Effects of Reactive Oxygen Species on Differentiation of Bone Marrow Mesenchymal Stem Cells

Yao Shi, Yiwen Hu, Chen Lv, Guanjun Tu

Department of Orthopaedic Surgery, The First Affiliated Hospital of China Medical University, Shenyang, Liaoning, China (mainland)

Ann Transplant 2016; 21:695-700

DOI: 10.12659/AOT.900463

Available online:

Published: 2016-11-14


#900463

BACKGROUND: The low differentiation rates for transplanted stem cells are challenging problems in spinal cord injury (SCI) treatment. Studies have demonstrated that the inhibition of the Notch1 pathway in bone marrow mesenchymal stem cells (BMSCs) contributed to the differentiation of these cells. Research findings that certain antioxidants induce BMSCs to differentiate into neuronal cells suggest that BMSC differentiation is related to the level of reactive oxygen species (ROS) in cells.

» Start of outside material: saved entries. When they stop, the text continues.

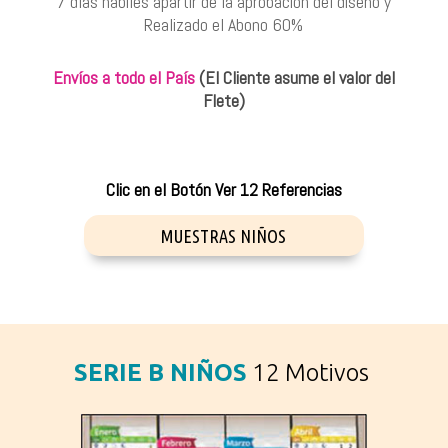
7 días hábiles apartir de la aprobacion del diseño y
Realizado el Abono 60%
Envíos
a todo el País
(El Cliente asume el valor del
Flete)
Clic en el Botón Ver 12 Referencias
MUESTRAS NIÑOS
SERIE B NIÑOS
12 Motivos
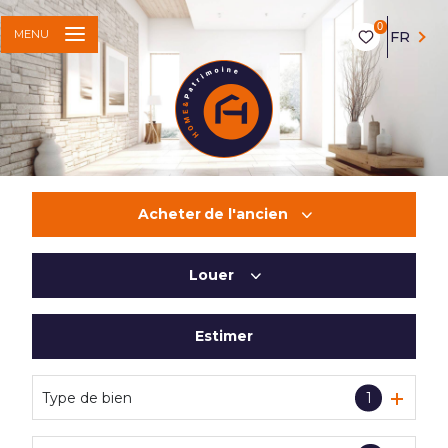
0
MENU
FR
Acheter
de l'ancien
Louer
De l'ancien
Du neuf
Estimer
à l'année
De l'immo pro
Type de bien
1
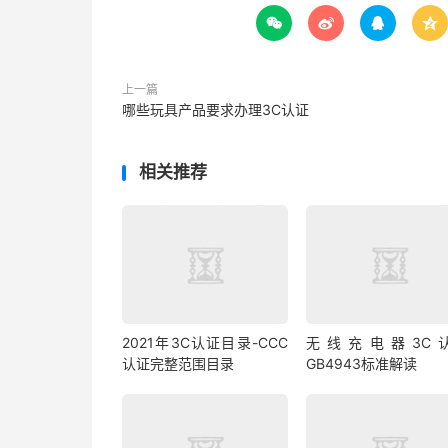




上一篇
哪些玩具产品要求办理3C认证
相关推荐
2021年3C认证目录-CCC
无线充电器3C
认证完整范围目录
GB4943标准解读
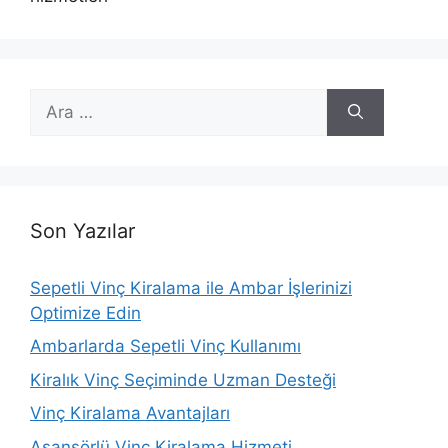
için
ara
Son Yazılar
Sepetli Vinç Kiralama ile Ambar İşlerinizi
Optimize Edin
Ambarlarda Sepetli Vinç Kullanımı
Kiralık Vinç Seçiminde Uzman Desteği
Vinç Kiralama Avantajları
Asansörlü Vinç Kiralama Hizmeti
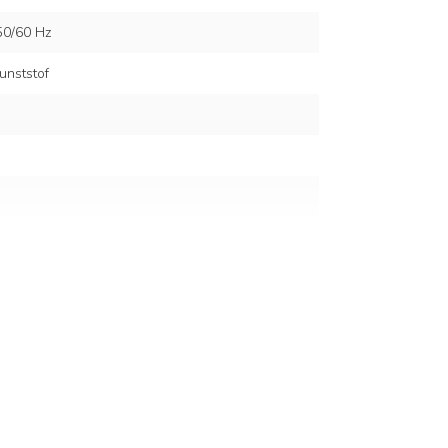
50/60 Hz
unststof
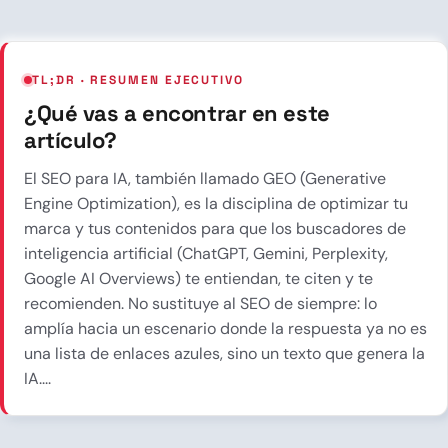
TL;DR · RESUMEN EJECUTIVO
¿Qué vas a encontrar en este
artículo?
El SEO para IA, también llamado GEO (Generative
Engine Optimization), es la disciplina de optimizar tu
marca y tus contenidos para que los buscadores de
inteligencia artificial (ChatGPT, Gemini, Perplexity,
Google AI Overviews) te entiendan, te citen y te
recomienden. No sustituye al SEO de siempre: lo
amplía hacia un escenario donde la respuesta ya no es
una lista de enlaces azules, sino un texto que genera la
IA....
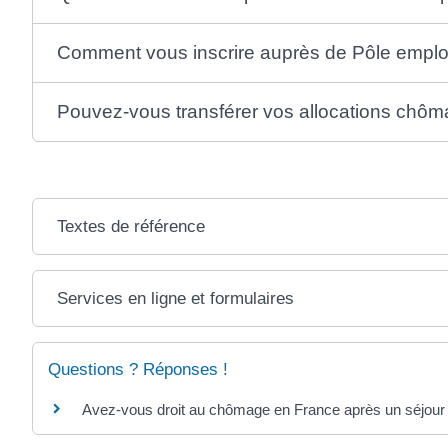
Comment vous inscrire auprès de Pôle emplo
Pouvez-vous transférer vos allocations chô
Textes de référence
Services en ligne et formulaires
Questions ? Réponses !
Avez-vous droit au chômage en France après un séjour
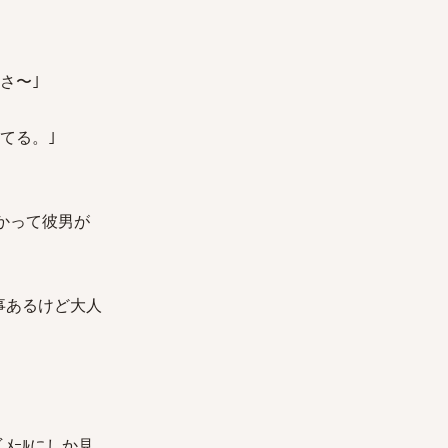
さ〜｣
てる。｣
かって彼男が
事あるけど大人
ﾒｰﾙにしか見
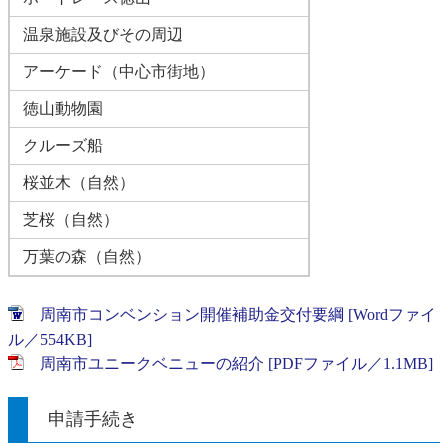
温泉施設及びその周辺
アーケード（中心市街地）
徳山動物園
クルーズ船
桜並木（自然）
芝桜（自然）
万葉の森（自然）
周南市コンベンション開催補助金交付要綱 [Wordファイ
ル／554KB]
周南市ユニークベニューの紹介 [PDFファイル／1.1MB]
申請手続き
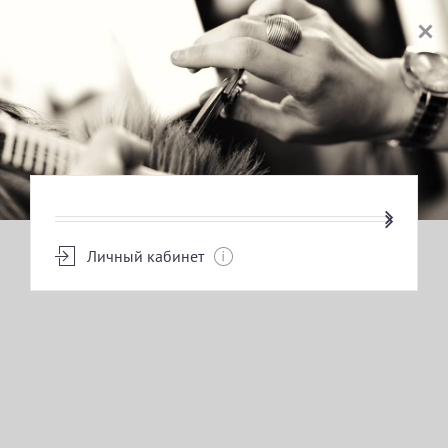
ВЫБОР УСЛУГИ
Личный кабинет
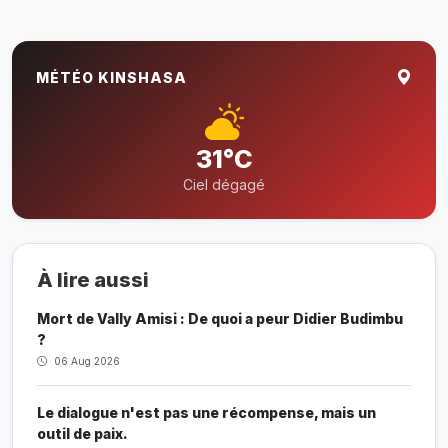
MÉTÉO KINSHASA
31°C
Ciel dégagé
À lire aussi
Mort de Vally Amisi : De quoi a peur Didier Budimbu
?
06 Aug 2026
Le dialogue n'est pas une récompense, mais un
outil de paix.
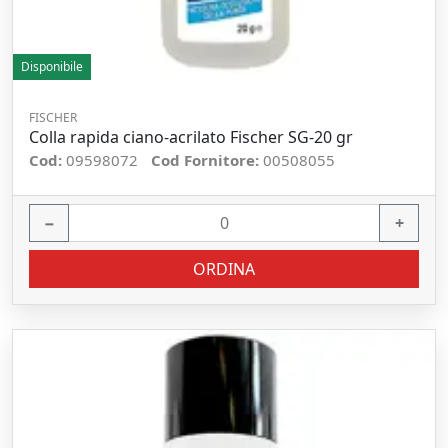
Disponibile
FISCHER
Colla rapida ciano-acrilato Fischer SG-20 gr
Cod:
09598072
Cod Fornitore:
00508055
−
+
ORDINA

This study aimed to define the effect of ROS on the differentiation of BMSCs.
MATERIAL AND METHODS: In this study, after BMSCs were induced with the antioxidant β-mercaptoethanol (β-ME), related proteins were analyzed by Western blotting and immunofluorescence. In order to find the role of ROS in the differentiation, DCFH-DA was used to detect ROS levels in antioxidant-treated BMSCs, H2O2-treated BMSCs, and normal BMSCs, and the expression levels of Notch1 and its downstream transcriptional suppressor Hes1 were analyzed.
RESULTS: Induced with β-ME, Western blotting and immunofluorescence revealed gradual increases in the expression of Nestin (a neural stem cell-specific protein) and neuron-specific enolase (NSE) but decreases in Notch1 expression. The expression levels of Notch1 and Hes1 were positively correlated with changes in ROS level.
CONCLUSIONS: These data suggest that the antioxidant-induced differentiation of BMSCs into neurons may be related to ROS-based regulation of the Notch1 signalling pathway.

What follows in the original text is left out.